Council hears report on Academic Priorities Committee

In the last and shortest meeting of the school year, the Academic Council heard a series of updates from university leaders about a number of projects and initiatives.

John Simon, chair of the Academic Priorities Committee, spoke about the committee's work over the last two years. During his time as chair, Simon said, the committee has evolved from a provost advisory group into a stronger voice that has helped set important university priorities during the strategic planning period. Simon, who also chairs the Department of Chemistry, said during the past two years meetings have been filled with lively debate with the provost over issues like strategic planning and administrative responses to departmental issues.

The council also received reports from two senior administrators. The first was from William Chafe, dean of the faculty of arts and sciences, who updated the council on the progress of residential life changes. The presentation, which stressed the residential plan's efforts to confront segregation on West Campus, met with only a handful of faculty comments and questions.

President Nan Keohane also briefly attended the meeting to update the faculty on the administrative response to demands by members of Duke Student Movement. Keohane explained that a number of task forces and committees will begin to investigate issues such as student social space, black faculty recruitment and campus climate.

John Staddon, James B. Duke professor of experimental psychology, suggested that administrators might be addressing the wrong set of problems.

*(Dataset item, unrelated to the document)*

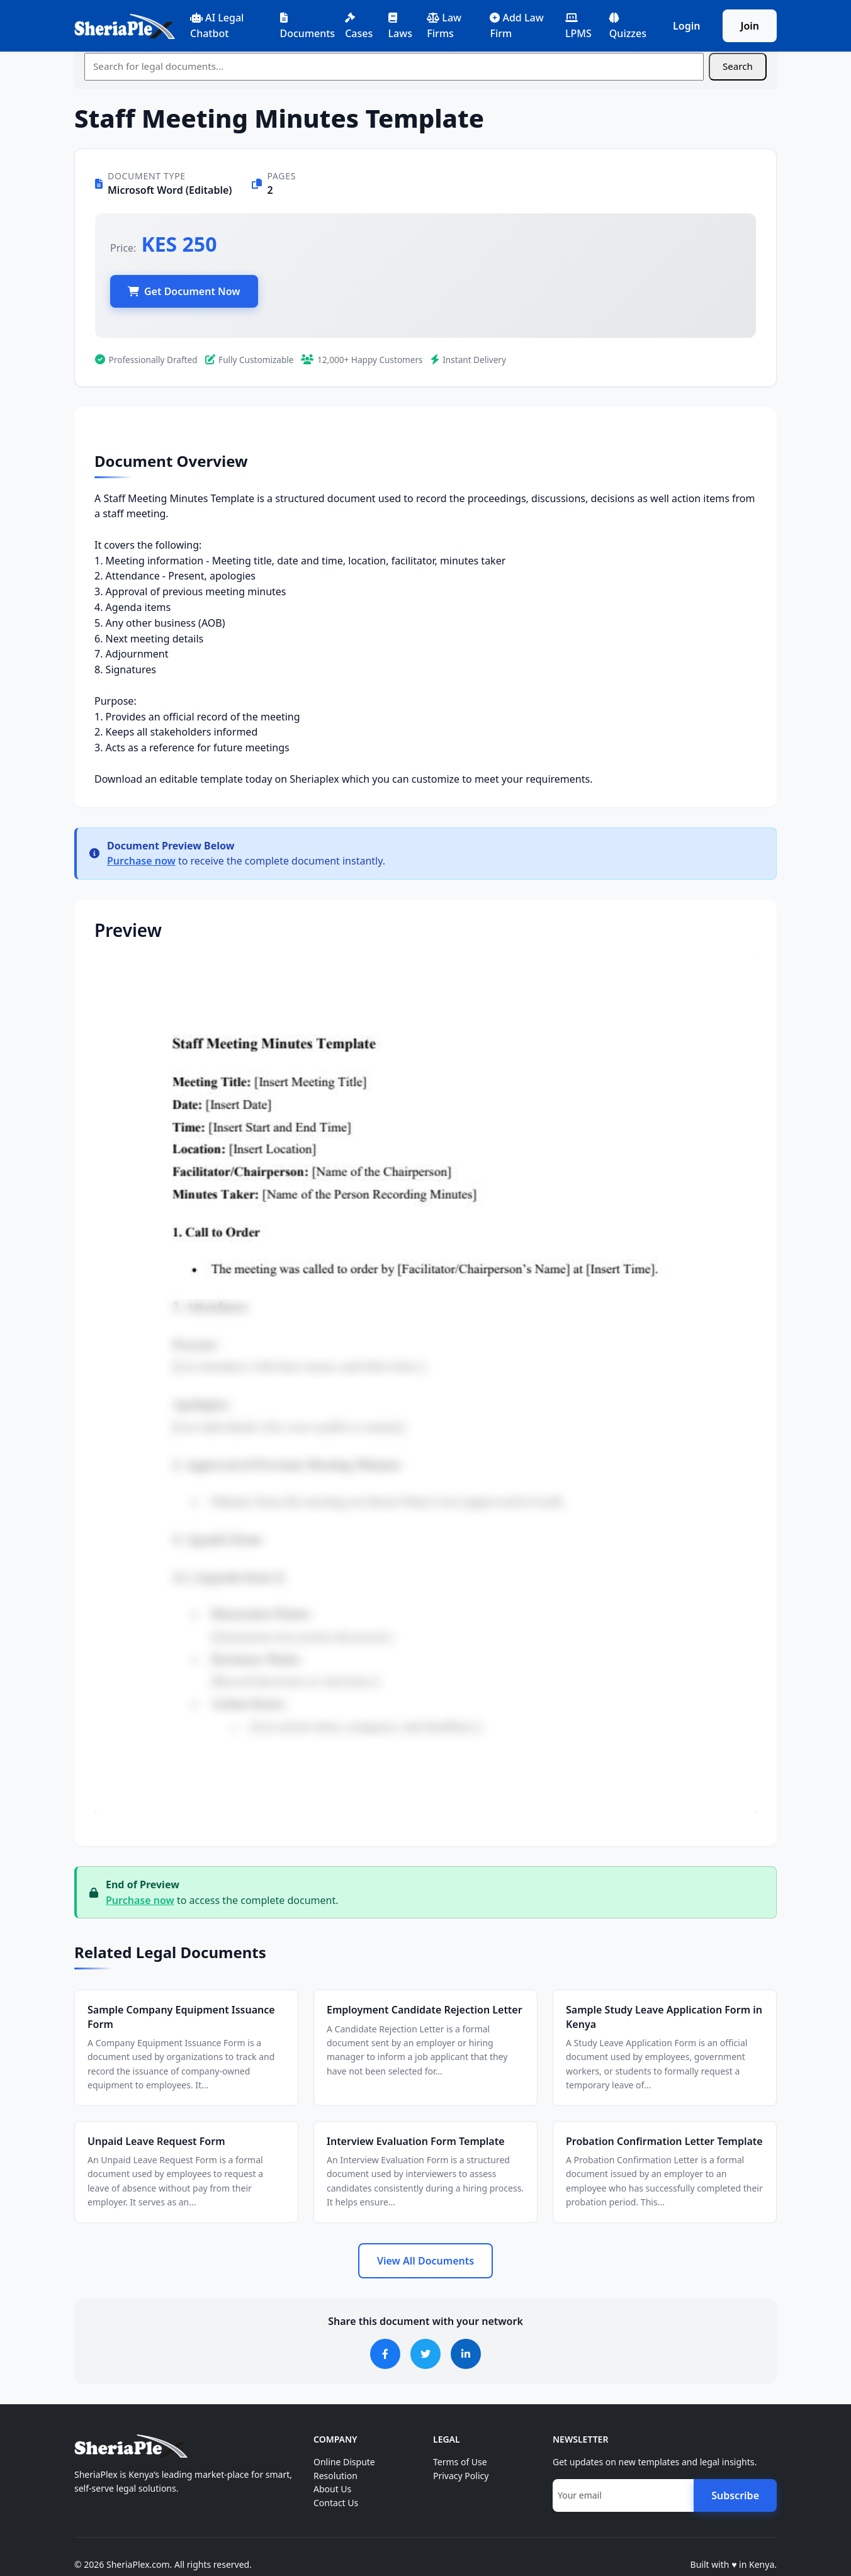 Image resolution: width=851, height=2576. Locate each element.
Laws (400, 26)
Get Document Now (184, 291)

Instead, Staddon said administrators should consider why protesters did not transform the debate over the publications of an anti-reparations advertisement in The Chronicle into an academic discussion.

"What is wrong with their education that they would react this way?" he asked. "This could signal that we have not given them a proper education."

Several council members, however, argued that the advertisement controversy served only as an indicator of much larger troubles on campus.

Council Chair Peter Burian, a professor of classical studies, also announced that Vice Provost for Academics and Administrative Services Judith Ruderman will head a search committee to find a successor for William King, the University archivist. King, the University's first archivist, will step down after thirty years in December.

The council also approved the nominations of candidates for various degrees from each of the University's eight schools.